Recall that the assay function is used to access the data matrix of the SummarizedExperiment object.

Think through the code below and then run it.

sds = apply(assay(se, 'exprs'),1,sd)
dat = assay(se, 'exprs')[order(sds,decreasing = TRUE)[1:500],]

If you don’t recognize the function apply, it is a function that applies a function to each row or column of a matrix. In this case, we are applying the sd function to each row of the data matrix. The order function is used to sort the standard deviations in decreasing order (when decreasing=TRUE). And the [1:500] is used to subset the data matrix to the top 500 genes by standard deviation.
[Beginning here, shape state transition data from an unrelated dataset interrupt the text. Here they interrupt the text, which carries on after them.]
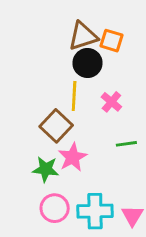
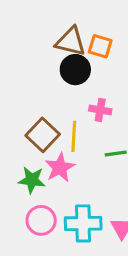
brown triangle: (83, 36) -> (71, 42), turned 32
yellow line: (74, 96) -> (74, 136), moved
pink cross: (111, 102) -> (100, 110), turned -30

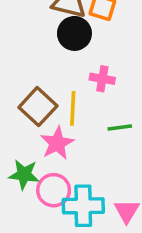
green star: (32, 180) -> (24, 175), moved
pink circle: (41, 220) -> (54, 190), moved

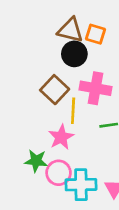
pink cross: (102, 79) -> (95, 88), size x1.6
brown square: (38, 107) -> (55, 90), moved

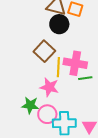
pink cross: (95, 88) -> (75, 63), moved
pink star: (61, 137) -> (49, 87), turned -30

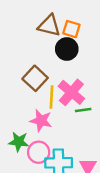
black circle: (59, 24) -> (67, 49), moved
pink cross: (75, 63) -> (71, 92), turned 30

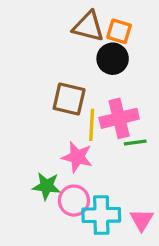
brown square: (35, 78) -> (69, 99), turned -30
pink cross: (71, 92) -> (119, 118), turned 36

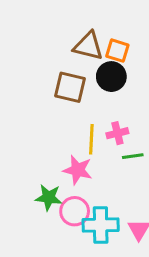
brown square: (69, 99) -> (70, 87), moved
pink cross: (119, 118) -> (117, 133), size x0.6

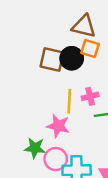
brown triangle: (88, 46) -> (84, 26), moved
orange square: (117, 51) -> (90, 48), moved
black circle: (111, 77) -> (72, 58), moved

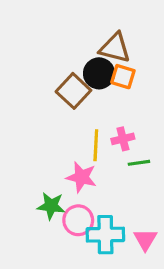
black circle: (72, 58) -> (99, 73), moved
brown square: (52, 60) -> (73, 91), turned 30

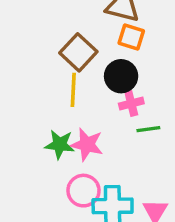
black circle: (99, 73) -> (121, 76), moved
yellow line: (96, 145) -> (73, 90), moved
green star: (51, 206) -> (60, 144), moved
Perform PCA and prepare for plotting. We will be using ggplot2, so we need to make a data.frame before plotting.

pca_results <- prcomp(t(dat))
pca_df = as.data.frame(pca_results$x)
pca_df$Type=factor(colData(se)[,'cancer.type.ch1'])
pca_df$Normal = factor(colData(se)[,'normal.ch1'])

Now, we are going to plot the results of the PCA, coloring the points by cancer type and using different shapes for normal and tumor samples.

library(ggplot2)
ggplot(pca_df, aes(x=PC1,y=PC2,shape=Normal,color=Type)) + 
    geom_point( alpha=0.6) + theme(text=element_text(size = 18))

In this case, the x-axis is the first principal component and the y-axis is the second principal component.

  • What do you see?
  • What about additional principal components?
  • Bonus: Try using the GGally package to plot principal components (using the ggpairs function).
  • Bonus: Calculate the variance explained by each principal component and plot the results.